For many fans of a certain age, “Together (Havin’ A Ball)” is the very first musical breath of the Partridge world. Before “When We’re Singin’” (and later “C’mon Get Happy”) settled in as the show’s theme, the pilot rolled its opening credits over this sunny Rogers/Gordon tune—brisk guitars, handclaps that feel like neighbors on a front stoop, and harmonies that slide into place like a well-worn jacket. It’s television doing what it did best in 1970: inviting you to sit down, meet the family, and hum along to something simple and kind. The series page spells out that singular pilot choice—the only time the show skips its theme and uses “Together (Havin’ A Ball)” instead.
There’s a small but telling studio story here, too. The 2005 liner notes (tracked on the compilation’s page) identify Ron Hicklin—mainstay of the Ron Hicklin Singers, the vocal team behind so much Partridge polish—as the lead voice on “Together (Havin’ A Ball).” That lines up with the show’s early production reality: in the very first weeks, the plan was to rely on seasoned studio singers; only after producers heard David Cassidy’s demos did they shift the lead mic his way after the first couple of episodes. Which is why, when you revisit the pilot, you’re hearing Hicklin’s easy glide while you’re seeing Cassidy on screen—a neat snapshot of the show finding itself in real time.
Musically, the track is a lesson in economy. No psychedelic swirl, no studio pyrotechnics—just that tidy L.A. session craft that made the early records feel unhurried and friendly. On the 2005 release, the musician roll calls read like a who’s-who: Hal Blaine on drums and Max Bennett/Joe Osborn on bass across the set, Mike Melvoin/Larry Knechtel at the keys, and guitars from the usual A-team (the exact lineup varies cut by cut), with Shorty Rogers credited as leader on the “lost” pilot songs. The arrangement keeps everything close to the singer, like a conversation in a bright room—television-room intimacy translated to hi-fi.
What does it mean? Not much on paper—three breezy minutes about going places and doing things together—but a great deal in the body. The lyric’s modesty is the point. This isn’t a love-song declaration or a world-saving anthem; it’s the promise that company is enough to make the ordinary feel like a celebration. Place that sentiment at the start of a series about a family band, and you have a thesis in miniature: music as togetherness, togetherness as music.
That’s likely why older listeners still feel a tug the second the handclaps start. You can see the walnut console TV, hear the clink of dishes in the kitchen, and feel a room settle into the week’s story. The chorus doesn’t aim for goosebumps; it aims for welcome. The melody takes exactly the space it needs and leaves air for your own memory to walk in.

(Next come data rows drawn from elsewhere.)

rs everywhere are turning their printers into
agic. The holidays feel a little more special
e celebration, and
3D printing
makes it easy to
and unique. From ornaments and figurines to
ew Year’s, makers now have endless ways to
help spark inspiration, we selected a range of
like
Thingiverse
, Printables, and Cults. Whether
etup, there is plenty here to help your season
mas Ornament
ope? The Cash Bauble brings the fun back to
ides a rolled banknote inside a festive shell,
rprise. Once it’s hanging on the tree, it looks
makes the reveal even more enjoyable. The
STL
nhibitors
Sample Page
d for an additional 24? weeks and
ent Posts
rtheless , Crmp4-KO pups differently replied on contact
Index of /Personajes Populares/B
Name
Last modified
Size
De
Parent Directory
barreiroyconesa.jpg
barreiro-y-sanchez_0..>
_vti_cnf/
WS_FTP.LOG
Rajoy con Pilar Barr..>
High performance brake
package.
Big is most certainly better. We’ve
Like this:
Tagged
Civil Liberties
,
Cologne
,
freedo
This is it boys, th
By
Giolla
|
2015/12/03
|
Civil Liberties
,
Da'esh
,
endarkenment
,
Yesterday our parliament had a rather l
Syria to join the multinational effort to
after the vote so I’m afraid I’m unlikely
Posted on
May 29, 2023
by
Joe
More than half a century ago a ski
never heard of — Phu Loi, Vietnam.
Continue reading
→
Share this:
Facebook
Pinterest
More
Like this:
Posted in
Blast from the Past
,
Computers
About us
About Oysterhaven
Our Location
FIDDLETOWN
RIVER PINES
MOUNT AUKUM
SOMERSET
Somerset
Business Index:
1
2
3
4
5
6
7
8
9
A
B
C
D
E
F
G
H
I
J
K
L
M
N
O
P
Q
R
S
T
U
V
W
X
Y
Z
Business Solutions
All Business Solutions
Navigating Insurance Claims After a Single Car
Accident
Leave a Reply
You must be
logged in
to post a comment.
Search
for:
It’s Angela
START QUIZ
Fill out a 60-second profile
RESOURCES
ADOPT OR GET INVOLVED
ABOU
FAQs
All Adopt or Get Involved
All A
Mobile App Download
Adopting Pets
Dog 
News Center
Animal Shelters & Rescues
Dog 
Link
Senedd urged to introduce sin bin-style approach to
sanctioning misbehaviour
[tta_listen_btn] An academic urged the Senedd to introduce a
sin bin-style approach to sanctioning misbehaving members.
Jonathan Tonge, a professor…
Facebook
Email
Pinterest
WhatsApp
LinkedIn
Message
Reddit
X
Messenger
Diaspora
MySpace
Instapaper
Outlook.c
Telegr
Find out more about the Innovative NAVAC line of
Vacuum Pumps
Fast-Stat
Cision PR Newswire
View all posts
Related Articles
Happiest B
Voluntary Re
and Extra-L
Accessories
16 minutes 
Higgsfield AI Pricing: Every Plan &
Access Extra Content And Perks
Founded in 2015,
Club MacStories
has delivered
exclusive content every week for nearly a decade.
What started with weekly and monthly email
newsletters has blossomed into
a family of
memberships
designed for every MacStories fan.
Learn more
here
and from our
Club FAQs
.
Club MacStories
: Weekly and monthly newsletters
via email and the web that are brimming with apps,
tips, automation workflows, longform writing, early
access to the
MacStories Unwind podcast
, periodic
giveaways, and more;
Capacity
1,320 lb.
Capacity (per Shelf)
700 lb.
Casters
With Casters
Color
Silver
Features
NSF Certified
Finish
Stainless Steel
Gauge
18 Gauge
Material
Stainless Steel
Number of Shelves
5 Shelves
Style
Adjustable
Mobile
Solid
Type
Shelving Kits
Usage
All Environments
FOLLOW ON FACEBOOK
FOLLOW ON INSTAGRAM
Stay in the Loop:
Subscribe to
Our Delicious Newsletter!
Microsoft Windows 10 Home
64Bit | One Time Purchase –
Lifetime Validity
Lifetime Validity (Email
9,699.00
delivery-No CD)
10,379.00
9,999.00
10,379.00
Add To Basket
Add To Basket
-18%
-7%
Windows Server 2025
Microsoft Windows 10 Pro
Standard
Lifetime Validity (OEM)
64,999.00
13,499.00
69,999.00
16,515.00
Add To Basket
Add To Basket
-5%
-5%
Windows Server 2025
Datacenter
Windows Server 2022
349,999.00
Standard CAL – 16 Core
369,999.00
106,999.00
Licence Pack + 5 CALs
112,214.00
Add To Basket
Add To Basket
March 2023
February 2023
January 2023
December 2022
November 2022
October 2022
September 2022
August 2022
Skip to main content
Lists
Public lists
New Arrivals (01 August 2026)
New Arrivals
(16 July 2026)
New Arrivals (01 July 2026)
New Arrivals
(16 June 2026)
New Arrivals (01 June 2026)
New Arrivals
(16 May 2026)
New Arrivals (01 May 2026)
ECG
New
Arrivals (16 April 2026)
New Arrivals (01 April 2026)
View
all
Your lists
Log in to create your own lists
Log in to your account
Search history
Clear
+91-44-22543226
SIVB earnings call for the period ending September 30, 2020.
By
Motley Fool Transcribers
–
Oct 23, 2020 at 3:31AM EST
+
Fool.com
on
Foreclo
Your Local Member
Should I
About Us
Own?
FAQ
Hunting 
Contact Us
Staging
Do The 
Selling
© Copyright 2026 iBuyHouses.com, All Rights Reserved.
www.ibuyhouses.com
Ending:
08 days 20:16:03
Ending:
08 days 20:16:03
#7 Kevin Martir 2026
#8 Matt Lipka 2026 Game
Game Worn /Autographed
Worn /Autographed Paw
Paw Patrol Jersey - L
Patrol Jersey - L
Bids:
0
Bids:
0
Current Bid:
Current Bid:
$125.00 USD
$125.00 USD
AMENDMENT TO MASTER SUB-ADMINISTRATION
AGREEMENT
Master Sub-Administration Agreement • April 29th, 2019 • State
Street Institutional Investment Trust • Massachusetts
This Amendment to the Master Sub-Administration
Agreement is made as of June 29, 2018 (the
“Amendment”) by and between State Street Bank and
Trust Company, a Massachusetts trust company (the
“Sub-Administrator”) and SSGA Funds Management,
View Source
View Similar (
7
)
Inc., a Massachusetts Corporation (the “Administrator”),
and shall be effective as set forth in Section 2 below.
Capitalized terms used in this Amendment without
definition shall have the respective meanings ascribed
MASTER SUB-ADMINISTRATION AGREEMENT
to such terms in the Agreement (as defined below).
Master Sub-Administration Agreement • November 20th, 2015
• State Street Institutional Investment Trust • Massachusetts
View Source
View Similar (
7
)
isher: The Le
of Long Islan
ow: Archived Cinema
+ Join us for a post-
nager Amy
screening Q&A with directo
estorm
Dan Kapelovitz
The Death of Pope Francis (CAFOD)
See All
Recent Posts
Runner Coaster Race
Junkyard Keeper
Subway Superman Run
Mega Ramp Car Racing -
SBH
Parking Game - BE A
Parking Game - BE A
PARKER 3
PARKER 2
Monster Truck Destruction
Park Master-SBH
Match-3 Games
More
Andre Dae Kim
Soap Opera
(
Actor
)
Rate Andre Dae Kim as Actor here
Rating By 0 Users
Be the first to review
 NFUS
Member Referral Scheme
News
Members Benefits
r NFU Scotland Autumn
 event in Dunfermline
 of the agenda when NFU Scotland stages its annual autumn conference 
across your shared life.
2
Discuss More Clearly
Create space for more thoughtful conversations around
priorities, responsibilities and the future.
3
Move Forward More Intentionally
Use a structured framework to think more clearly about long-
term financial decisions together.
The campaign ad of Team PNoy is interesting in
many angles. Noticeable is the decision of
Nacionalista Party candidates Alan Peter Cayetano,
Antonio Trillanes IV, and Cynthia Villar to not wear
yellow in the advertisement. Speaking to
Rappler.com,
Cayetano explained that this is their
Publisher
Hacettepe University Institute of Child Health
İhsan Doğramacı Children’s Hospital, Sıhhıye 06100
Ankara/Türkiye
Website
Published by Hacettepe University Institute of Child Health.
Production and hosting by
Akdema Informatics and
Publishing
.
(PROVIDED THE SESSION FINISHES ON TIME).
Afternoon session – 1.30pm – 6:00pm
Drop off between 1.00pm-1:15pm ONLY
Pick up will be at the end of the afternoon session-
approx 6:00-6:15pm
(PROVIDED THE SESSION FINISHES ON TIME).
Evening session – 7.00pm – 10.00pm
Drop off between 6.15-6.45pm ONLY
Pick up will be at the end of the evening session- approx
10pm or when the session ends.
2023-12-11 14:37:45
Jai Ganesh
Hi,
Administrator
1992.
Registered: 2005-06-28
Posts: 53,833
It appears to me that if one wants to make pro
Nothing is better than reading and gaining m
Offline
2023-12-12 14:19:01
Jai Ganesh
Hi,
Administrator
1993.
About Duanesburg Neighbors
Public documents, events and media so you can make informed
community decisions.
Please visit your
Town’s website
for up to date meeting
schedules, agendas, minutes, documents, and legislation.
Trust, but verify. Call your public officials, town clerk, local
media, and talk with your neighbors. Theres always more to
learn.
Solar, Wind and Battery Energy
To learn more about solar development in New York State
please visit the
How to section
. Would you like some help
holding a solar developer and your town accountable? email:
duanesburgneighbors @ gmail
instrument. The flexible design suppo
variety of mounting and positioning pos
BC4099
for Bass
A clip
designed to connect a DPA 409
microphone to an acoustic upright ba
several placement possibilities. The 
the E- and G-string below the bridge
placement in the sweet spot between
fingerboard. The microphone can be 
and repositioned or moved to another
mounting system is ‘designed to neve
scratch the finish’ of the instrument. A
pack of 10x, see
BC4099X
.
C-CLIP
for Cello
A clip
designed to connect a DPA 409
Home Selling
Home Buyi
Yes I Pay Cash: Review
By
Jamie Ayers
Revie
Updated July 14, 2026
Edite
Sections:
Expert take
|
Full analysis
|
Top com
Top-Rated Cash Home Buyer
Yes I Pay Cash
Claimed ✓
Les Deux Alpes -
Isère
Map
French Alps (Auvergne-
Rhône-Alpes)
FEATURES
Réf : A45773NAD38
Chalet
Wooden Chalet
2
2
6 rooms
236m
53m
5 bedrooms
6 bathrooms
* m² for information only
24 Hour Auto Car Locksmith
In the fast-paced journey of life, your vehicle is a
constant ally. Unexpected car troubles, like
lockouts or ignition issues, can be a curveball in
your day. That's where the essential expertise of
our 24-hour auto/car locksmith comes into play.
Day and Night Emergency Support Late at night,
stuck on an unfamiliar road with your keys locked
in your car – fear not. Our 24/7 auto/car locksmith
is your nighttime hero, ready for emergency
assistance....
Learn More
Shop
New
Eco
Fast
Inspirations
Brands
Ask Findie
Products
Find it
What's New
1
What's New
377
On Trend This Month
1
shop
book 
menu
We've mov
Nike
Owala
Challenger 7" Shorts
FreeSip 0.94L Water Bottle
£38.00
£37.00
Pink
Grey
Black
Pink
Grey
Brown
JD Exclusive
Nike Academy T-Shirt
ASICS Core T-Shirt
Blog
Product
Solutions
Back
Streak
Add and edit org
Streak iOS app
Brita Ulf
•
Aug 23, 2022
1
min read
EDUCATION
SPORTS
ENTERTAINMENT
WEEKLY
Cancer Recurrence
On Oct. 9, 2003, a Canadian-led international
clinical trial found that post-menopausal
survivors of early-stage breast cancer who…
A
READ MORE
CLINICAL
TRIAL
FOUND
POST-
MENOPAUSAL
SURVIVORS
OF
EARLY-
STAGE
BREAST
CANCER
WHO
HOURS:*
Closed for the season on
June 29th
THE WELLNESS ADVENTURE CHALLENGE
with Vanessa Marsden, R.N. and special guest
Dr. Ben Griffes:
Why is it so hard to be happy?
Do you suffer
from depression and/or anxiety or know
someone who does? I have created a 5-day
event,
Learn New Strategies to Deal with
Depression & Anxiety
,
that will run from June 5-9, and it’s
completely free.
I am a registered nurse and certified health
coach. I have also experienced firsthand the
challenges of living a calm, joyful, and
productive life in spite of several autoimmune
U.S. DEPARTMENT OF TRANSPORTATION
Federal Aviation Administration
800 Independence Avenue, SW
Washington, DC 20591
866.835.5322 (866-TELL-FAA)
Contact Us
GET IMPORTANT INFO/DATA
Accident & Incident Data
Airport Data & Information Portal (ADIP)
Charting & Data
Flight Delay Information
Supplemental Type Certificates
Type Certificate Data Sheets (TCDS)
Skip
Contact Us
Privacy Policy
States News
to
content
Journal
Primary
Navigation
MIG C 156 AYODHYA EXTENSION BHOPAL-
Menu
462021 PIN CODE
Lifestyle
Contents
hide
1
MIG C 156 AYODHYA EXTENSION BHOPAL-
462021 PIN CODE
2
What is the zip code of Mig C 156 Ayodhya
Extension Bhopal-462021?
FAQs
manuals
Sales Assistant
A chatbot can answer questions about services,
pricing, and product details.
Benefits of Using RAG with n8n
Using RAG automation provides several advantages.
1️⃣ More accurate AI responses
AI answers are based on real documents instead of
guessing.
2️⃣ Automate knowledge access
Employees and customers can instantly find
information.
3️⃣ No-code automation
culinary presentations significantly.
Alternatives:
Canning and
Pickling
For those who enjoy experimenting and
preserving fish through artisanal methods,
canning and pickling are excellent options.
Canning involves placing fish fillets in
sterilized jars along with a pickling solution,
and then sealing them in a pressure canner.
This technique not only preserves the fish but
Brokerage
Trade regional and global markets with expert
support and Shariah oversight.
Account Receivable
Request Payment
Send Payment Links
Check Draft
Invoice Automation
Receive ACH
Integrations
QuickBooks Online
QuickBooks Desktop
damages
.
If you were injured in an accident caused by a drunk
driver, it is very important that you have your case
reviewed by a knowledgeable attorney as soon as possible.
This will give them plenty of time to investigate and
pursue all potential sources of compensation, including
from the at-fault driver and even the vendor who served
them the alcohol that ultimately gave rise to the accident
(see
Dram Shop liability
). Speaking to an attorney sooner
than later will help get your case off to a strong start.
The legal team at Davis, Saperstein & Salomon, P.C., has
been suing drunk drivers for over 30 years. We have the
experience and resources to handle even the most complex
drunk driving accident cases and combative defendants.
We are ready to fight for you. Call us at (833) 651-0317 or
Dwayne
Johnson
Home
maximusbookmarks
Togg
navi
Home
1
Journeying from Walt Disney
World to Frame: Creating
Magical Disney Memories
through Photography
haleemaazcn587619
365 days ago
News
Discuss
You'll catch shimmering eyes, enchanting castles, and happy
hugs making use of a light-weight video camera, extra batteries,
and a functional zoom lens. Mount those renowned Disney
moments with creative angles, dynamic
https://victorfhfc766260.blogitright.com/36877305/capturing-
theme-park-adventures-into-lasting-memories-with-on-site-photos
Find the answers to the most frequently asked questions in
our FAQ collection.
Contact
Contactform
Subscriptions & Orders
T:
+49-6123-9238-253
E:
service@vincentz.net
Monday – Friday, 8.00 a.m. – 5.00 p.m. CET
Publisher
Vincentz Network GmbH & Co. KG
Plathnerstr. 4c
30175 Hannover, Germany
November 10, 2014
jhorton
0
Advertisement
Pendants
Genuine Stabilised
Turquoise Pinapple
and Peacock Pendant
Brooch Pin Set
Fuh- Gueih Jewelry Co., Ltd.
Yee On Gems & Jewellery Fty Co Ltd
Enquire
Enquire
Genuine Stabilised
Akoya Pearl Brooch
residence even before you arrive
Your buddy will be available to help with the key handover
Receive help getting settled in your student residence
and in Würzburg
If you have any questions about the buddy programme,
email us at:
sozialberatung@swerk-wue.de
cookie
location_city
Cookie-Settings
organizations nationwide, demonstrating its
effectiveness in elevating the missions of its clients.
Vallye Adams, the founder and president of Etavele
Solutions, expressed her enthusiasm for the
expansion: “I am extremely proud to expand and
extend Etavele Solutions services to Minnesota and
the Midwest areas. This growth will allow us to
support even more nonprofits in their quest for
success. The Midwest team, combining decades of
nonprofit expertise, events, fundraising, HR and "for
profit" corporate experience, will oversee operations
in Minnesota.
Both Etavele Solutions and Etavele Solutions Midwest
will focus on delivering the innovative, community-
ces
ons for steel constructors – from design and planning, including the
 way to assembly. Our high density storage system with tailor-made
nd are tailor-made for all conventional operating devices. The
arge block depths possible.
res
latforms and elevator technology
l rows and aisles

The song’s afterlife has its own gentle logic. For years, fans remembered it from the pilot and the occasional rerun. Then the 2005 set Come On, Get Happy! treated it as one of the show’s “lost songs,” finally giving it a proper stereo release and paper trail—complete with credits that clarify who’s singing and who steered the session. If you’re catalog-minded, that’s where timing and names settle: new-to-CD in 2005, 2:22, Hicklin on lead, Rogers & Gordon on the byline, with Schmitt/Douglas producing those unearthed tracks.
Heard now, “Together (Havin’ A Ball)” plays like a friendly doorway: step through and the Partridge universe is there—late-afternoon light, polite jokes, and a chorus you can carry into the rest of your evening. It doesn’t try to be more than it is, and that’s the charm. For a generation that learned to trust TV to bring a little warmth into Friday night, this small song still does its job the moment it starts: it makes the room feel shared.
Verified highlights: Song “Together (Havin’ A Ball)” (Shorty Rogers/Kelly Gordon); pilot opening use (Season 1, Episode 1, Sept 25, 1970); first official audio release on Come On, Get Happy! The Very Best of The Partridge Family (May 3, 2005), 2:22, credited lead vocal Ron Hicklin; compilation credits include Al Schmitt & Steve Douglas (production) and Shorty Rogers (leader).